Key Skills: Numpy, SQL, Pandas, Python, Data Engineer, AWS, Airflow
Roles and Responsibilities:
- Design and implement end-to-end data pipelines using Python and Airflow, ensuring efficient scheduling, orchestration, and dependency management for complex workflows.
- Develop high-performance SQL queries for data extraction, transformation, and reporting, focusing on query optimization and scalability across large datasets.
- Automate and modularize ETL processes leveraging Python scripting and reusable Airflow DAG components, adhering to best practices in software engineering and data governance.
- Work with AWS cloud services (S3, Glue, Redshift, Aurora RDS, CloudWatch) to enable scalable, secure, and cloud-native data processing and storage solutions.

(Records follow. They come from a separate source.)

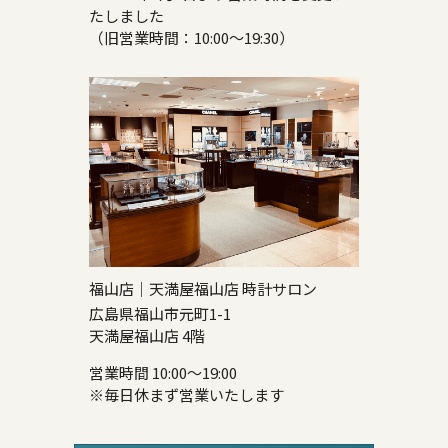
たしました
（旧営業時間：10:00～19:30）
福山店｜天満屋福山店 時計サロン
広島県福山市元町1-1
天満屋福山店 4階
営業時間 10:00～19:00
※毎日休まず営業いたします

- Integrate and transform data from multiple sources such as Alteryx, PostgreSQL, Oracle, and PL/SQL into unified data models to support analytics and reporting needs.
- Oversee the work of junior data engineers and mentor them.

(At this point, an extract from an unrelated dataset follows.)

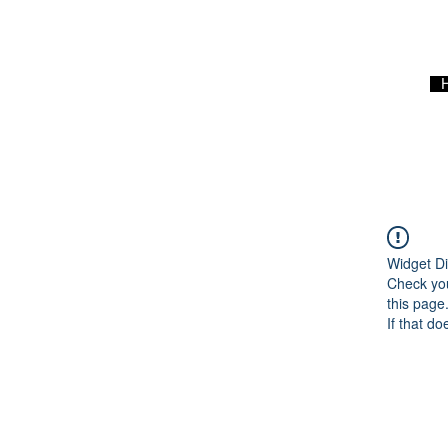
Widget Di
Check you
this page
If that do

- Identify, design, and implement internal process improvements: automating manual processes, optimizing data delivery, and redesigning infrastructure for greater scalability.
- Build analytics tools that utilize the data pipeline to provide actionable insights into customer acquisition, operational efficiency, and other key business performance metrics.
- Collaborate with stakeholders including Product, Business Analysts, Data Science, and Design teams to assist with data-related technical issues and support their data infrastructure needs.
- Ensure data security and compliance across national boundaries through multiple data centers and AWS regions.
Skills Required:
- Numpy
- Pandas
- Python
- SQL
- Data Engineering
- Good to have - AWS (S3, Glue, Redshift, Aurora RDS, CloudWatch)
- Good to have - Airflow (DAG creation, orchestration, workflow management)
- Databricks (AWS environment)
- ETL Development & Automation
- Query Optimization & Performance Tuning
- Data Pipeline Design & Monitoring
- Data Integration (Alteryx, PostgreSQL, Oracle, PL/SQL)
- Data Security & Compliance Management
- Cloud-Native Data Processing Solutions
- Process Improvement & Automation Skills
- Analytics Tool Development
- Stakeholder Collaboration (Product, BA, Data Science, Design teams)
- Mentoring & Leadership of Junior Engineers
Education: Bachelor's degree in any STEM-based field